[Start of section]

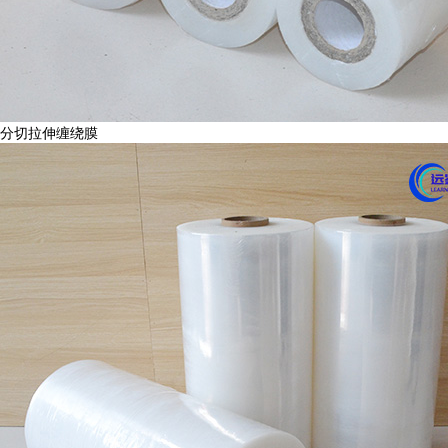
分切拉伸缠绕膜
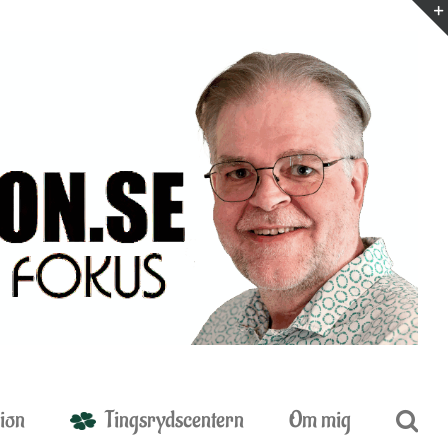
ion
Tingsrydscentern
Om mig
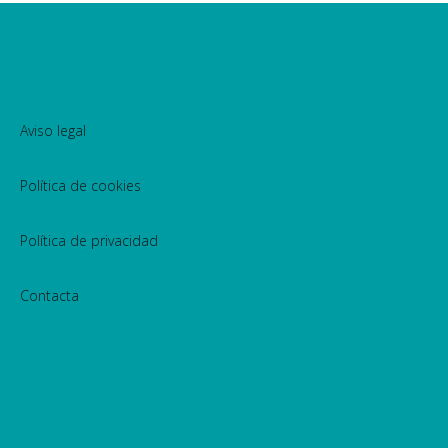
Aviso legal
Política de cookies
Política de privacidad
Contacta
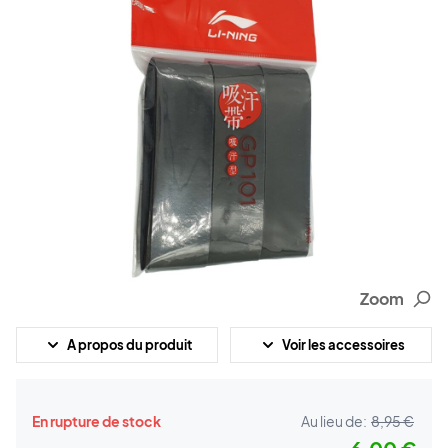
Zoom
A propos du produit
Voir les accessoires
En rupture de stock
Au lieu de:
8,95 €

[End of section]

Would you set down each line of the data exactly, with no images included?

分切拉伸缠绕膜
ion
Tingsrydscentern
Om mig
Aviso legal
Política de cookies
Política de privacidad
Contacta
Zoom
A propos du produit
Voir les accessoires
En rupture de stock
Au lieu de:
8,95 €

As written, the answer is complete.